(Your instructions) Only some lines are wanted. Transcribe, exactly, the lines below from the line with "cookie. Cliccando su" up to and including the line with "Preferenze Cookie".

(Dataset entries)
=== Section Start ===

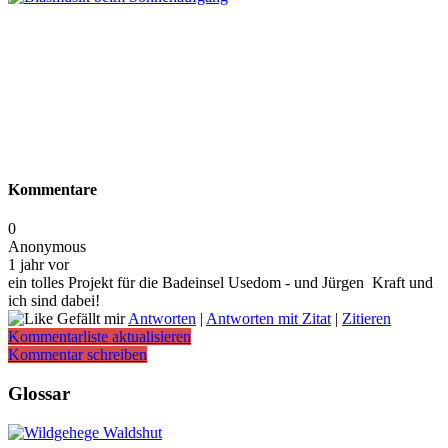
Kommentare
0
Anonymous
1 jahr vor
ein tolles Projekt für die Badeinsel Usedom - und Jürgen Kraft und
ich sind dabei!
Gefällt mir
Antworten
|
Antworten mit Zitat
|
Zitieren
Kommentarliste aktualisieren
Kommentar schreiben
Glossar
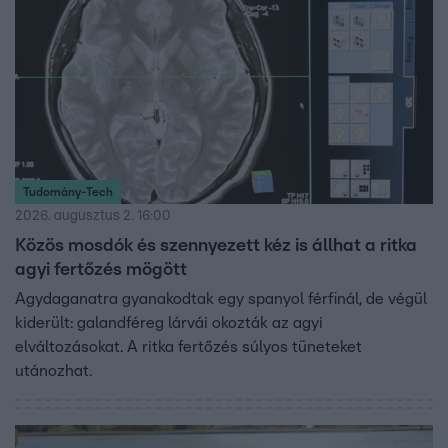
Tudomány-Tech
2026. augusztus 2. 16:00
Közös mosdók és szennyezett kéz is állhat a ritka
agyi fertőzés mögött
Agydaganatra gyanakodtak egy spanyol férfinál, de végül
kiderült: galandféreg lárvái okozták az agyi
elváltozásokat. A ritka fertőzés súlyos tüneteket
utánozhat.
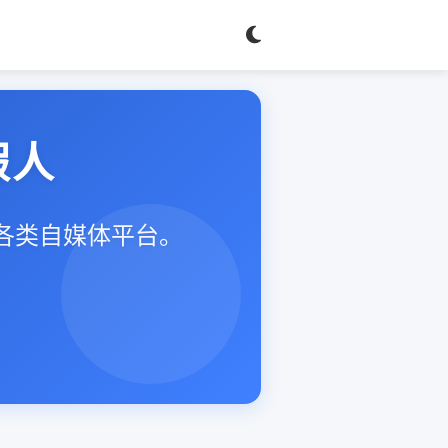
假人
等各类自媒体平台。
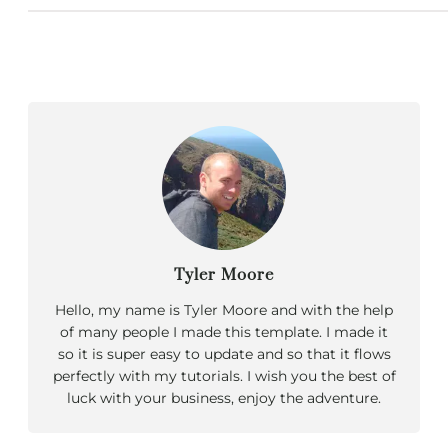
Tyler Moore
Hello, my name is Tyler Moore and with the help
of many people I made this template. I made it
so it is super easy to update and so that it flows
perfectly with my tutorials. I wish you the best of
luck with your business, enjoy the adventure.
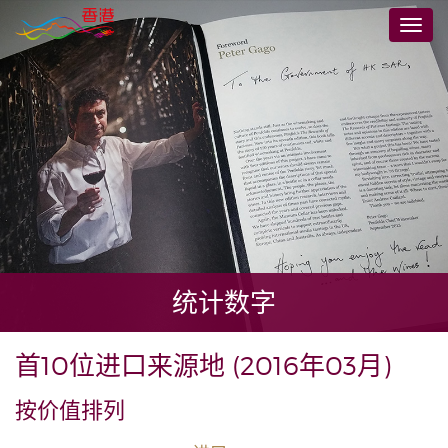
跳
切
到
换
主
导
要
航
内
容
统计数字
首10位进口来源地 (2016年03月)
按价值排列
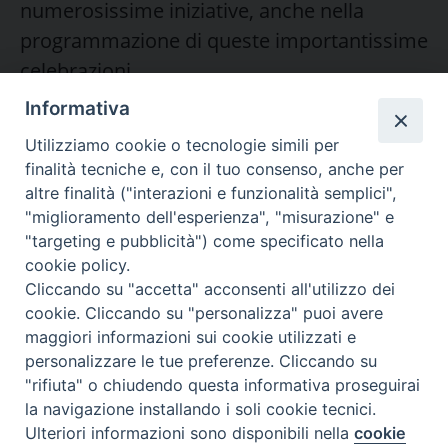
numerosissime iniziative, anche nella
programmazione di queste importantissime
celebrazioni.
Informativa
Palio del Ticino
Utilizziamo cookie o tecnologie simili per
Città come Palcoscenico e altri mondi
finalità tecniche e, con il tuo consenso, anche per
altre finalità ("interazioni e funzionalità semplici",
Cinema al Castello e spettacoli in Broletto e
"miglioramento dell'esperienza", "misurazione" e
"targeting e pubblicità") come specificato nella
piazze della città
cookie policy.
Cliccando su "accetta" acconsenti all'utilizzo dei
Festival del Carmine CANTA LUCIO CON
cookie. Cliccando su "personalizza" puoi avere
MOGOL
maggiori informazioni sui cookie utilizzati e
personalizzare le tue preferenze. Cliccando su
Ticinum Festival
"rifiuta" o chiudendo questa informativa proseguirai
la navigazione installando i soli cookie tecnici.
COLLABORAZIONE ASSOCIAZIONI
Preferenze Cookie
Ulteriori informazioni sono disponibili nella
cookie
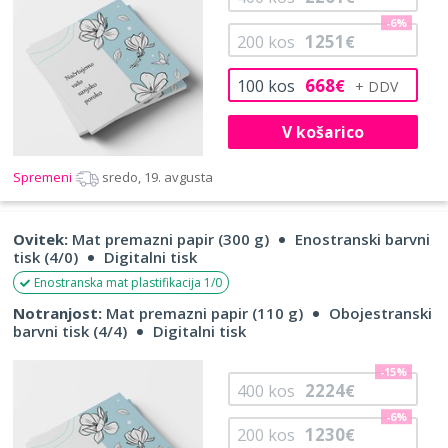
-6%
1251
200
kos
€
668
100
kos
€
V košarico
Spremeni
sredo, 19. avgusta
Ovitek:
Mat premazni papir (300 g)
Enostranski barvni
tisk (4/0)
Digitalni tisk
Enostranska mat plastifikacija 1/0
Notranjost:
Mat premazni papir (110 g)
Obojestranski
barvni tisk (4/4)
Digitalni tisk
-15%
2224
400
kos
€
-6%
1230
200
kos
€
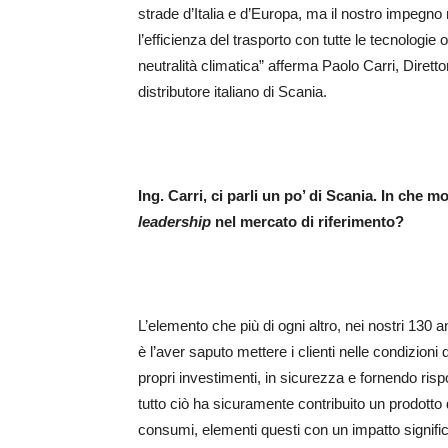
strade d’Italia e d’Europa, ma il nostro impegno 
l’efficienza del trasporto con tutte le tecnologie 
neutralità climatica” afferma Paolo Carri, Diretto
distributore italiano di Scania.
Ing. Carri, ci parli un po’ di Scania. In che 
leadership
nel mercato di riferimento?
L’elemento che più di ogni altro, nei nostri 130 
è l’aver saputo mettere i clienti nelle condizioni 
propri investimenti, in sicurezza e fornendo ris
tutto ciò ha sicuramente contribuito un prodotto
consumi, elementi questi con un impatto significat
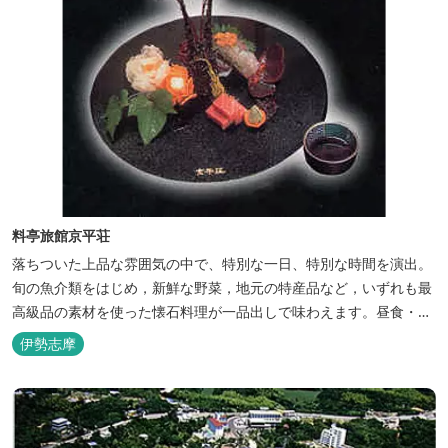
料亭旅館京平荘
落ちついた上品な雰囲気の中で、特別な一日、特別な時間を演出。
旬の魚介類をはじめ，新鮮な野菜，地元の特産品など，いずれも最
高級品の素材を使った懐石料理が一品出しで味わえます。昼食・夕
食・宿泊ができます。
伊勢志摩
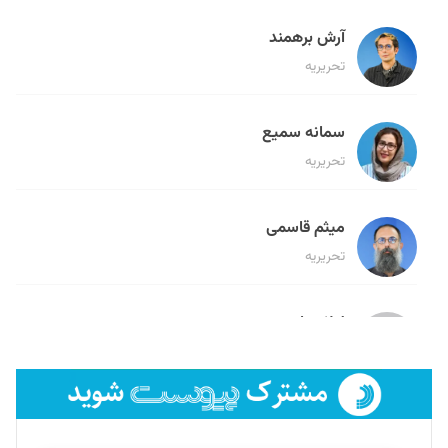
آرش برهمند
تحریریه
سمانه سمیع
تحریریه
میثم قاسمی
تحریریه
لیلا حنارود
تحریریه
فائزه فتحی رستمی
تحریریه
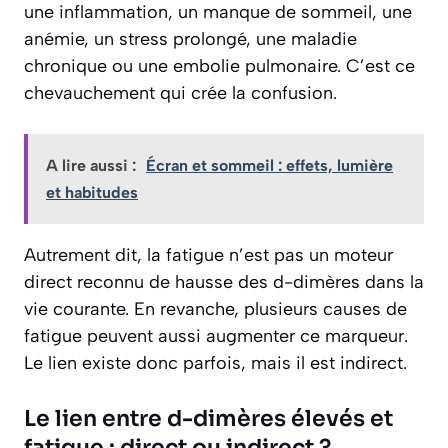
une inflammation, un manque de sommeil, une
anémie, un stress prolongé, une maladie
chronique ou une embolie pulmonaire. C’est ce
chevauchement qui crée la confusion.
A lire aussi :
Écran et sommeil : effets, lumière
et habitudes
Autrement dit, la fatigue n’est pas un moteur
direct reconnu de hausse des d-dimères dans la
vie courante. En revanche, plusieurs causes de
fatigue peuvent aussi augmenter ce marqueur.
Le lien existe donc parfois, mais il est indirect.
Le lien entre d-dimères élevés et
fatigue : direct ou indirect ?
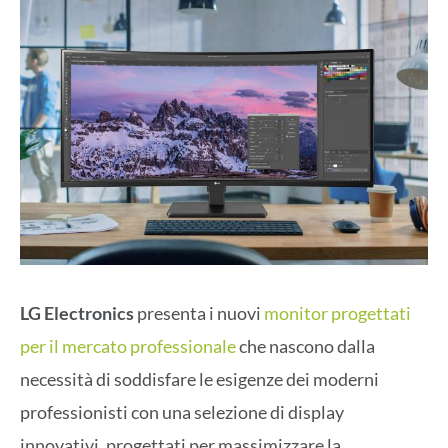
LG Electronics
presenta i nuovi
monitor progettati
per il mercato professionale
che nascono dalla
necessità di soddisfare le esigenze dei moderni
professionisti con una selezione di display
innovativi, progettati per massimizzare la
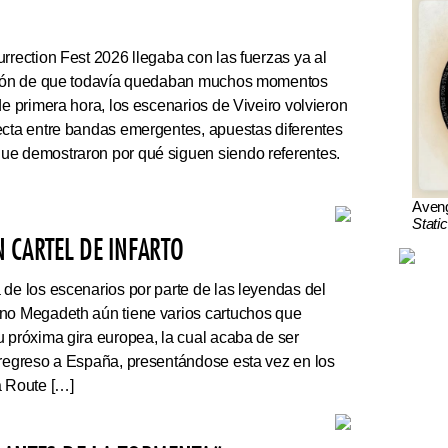
rrection Fest 2026 llegaba con las fuerzas ya al
ación de que todavía quedaban muchos momentos
de primera hora, los escenarios de Viveiro volvieron
ecta entre bandas emergentes, apuestas diferentes
ue demostraron por qué siguen siendo referentes.
Aven
Stati
 CARTEL DE INFARTO
e los escenarios por parte de las leyendas del
ano Megadeth aún tiene varios cartuchos que
u próxima gira europea, la cual acaba de ser
 regreso a España, presentándose esta vez en los
a Route […]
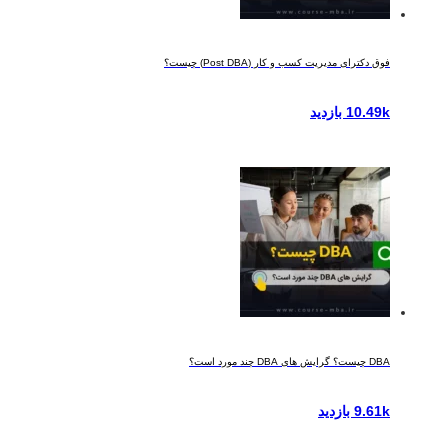
فوق دکترای مدیریت کسب و کار (Post DBA) چیست؟
10.49k بازدید
DBA چیست؟ گرایش های DBA چند مورد است؟
9.61k بازدید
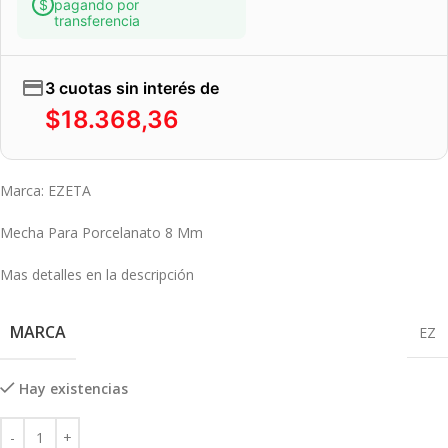
pagando por
transferencia
3 cuotas sin interés de
$
18.368,36
Marca: EZETA
Mecha Para Porcelanato 8 Mm
Mas detalles en la descripción
MARCA
EZ
Hay existencias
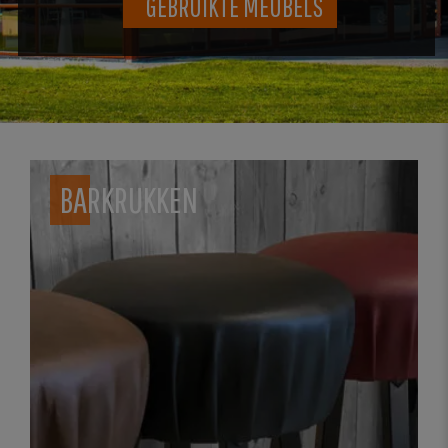
GEBRUIKTE MEUBELS
BARKRUKKEN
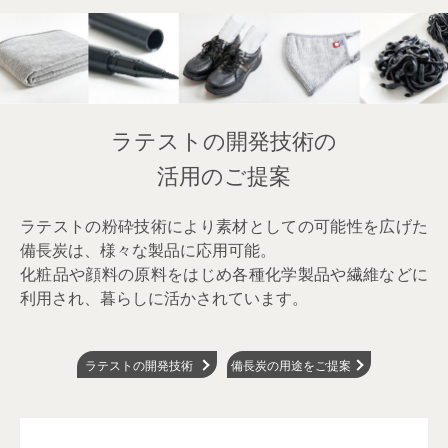
ラテストの開発技術の
活用のご提案
ラテストの粉砕技術により素材としての可能性を広げた
備長炭は、様々な製品に応用可能。
化粧品や顔料の原料をはじめ各種化学製品や繊維などに
利用され、暮らしに活かされています。
ラテストの開発技術
備長炭の用途をご提案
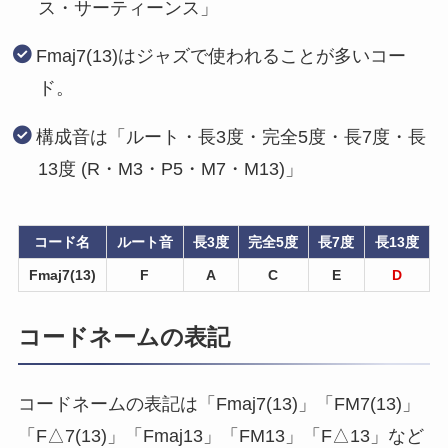
ス・サーティーンス」
Fmaj7(13)はジャズで使われることが多いコー
ド。
構成音は「ルート・長3度・完全5度・長7度・長
13度 (R・M3・P5・M7・M13)」
コード名
ルート音
長3度
完全5度
長7度
長13度
Fmaj7(13)
F
A
C
E
D
コードネームの表記
コードネームの表記は「Fmaj7(13)」「FM7(13)」
「F△7(13)」「Fmaj13」「FM13」「F△13」など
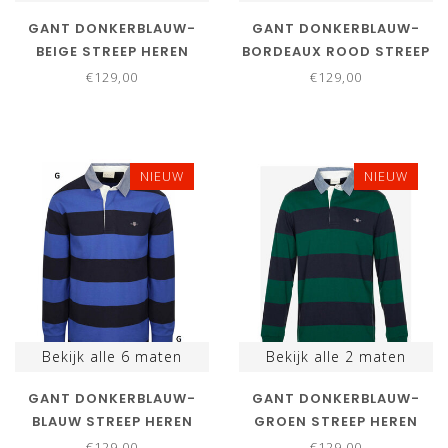
GANT DONKERBLAUW-
GANT DONKERBLAUW-
BEIGE STREEP HEREN
BORDEAUX ROOD STREEP
RUGBY SHIRT SWEATER
HEREN RUGBY SHIRT
€129,00
€129,00
SWEATER
NIEUW
NIEUW
Bekijk alle
6
maten
Bekijk alle
2
maten
GANT DONKERBLAUW-
GANT DONKERBLAUW-
BLAUW STREEP HEREN
GROEN STREEP HEREN
RUGBY SHIRT SWEATER
RUGBY SHIRT SWEATER
€129,00
€129,00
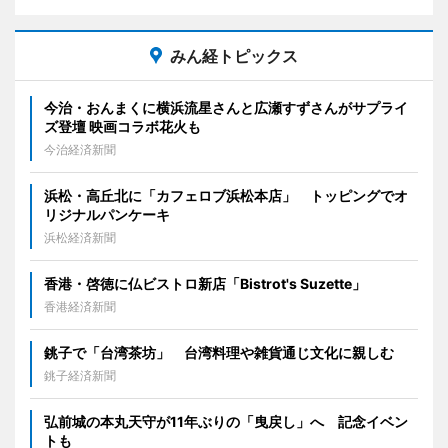
みん経トピックス
今治・おんまくに横浜流星さんと広瀬すずさんがサプライ
ズ登壇 映画コラボ花火も
今治経済新聞
浜松・高丘北に「カフェロブ浜松本店」 トッピングでオ
リジナルパンケーキ
浜松経済新聞
香港・啓徳に仏ビストロ新店「Bistrot's Suzette」
香港経済新聞
銚子で「台湾茶坊」 台湾料理や雑貨通じ文化に親しむ
銚子経済新聞
弘前城の本丸天守が11年ぶりの「曳戻し」へ 記念イベン
トも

=== Section End ===

(Result of this task)
cookie. Cliccando su "personalizza" puoi avere
MOGOL
maggiori informazioni sui cookie utilizzati e
personalizzare le tue preferenze. Cliccando su
Ticinum Festival
"rifiuta" o chiudendo questa informativa proseguirai
la navigazione installando i soli cookie tecnici.
COLLABORAZIONE ASSOCIAZIONI
Preferenze Cookie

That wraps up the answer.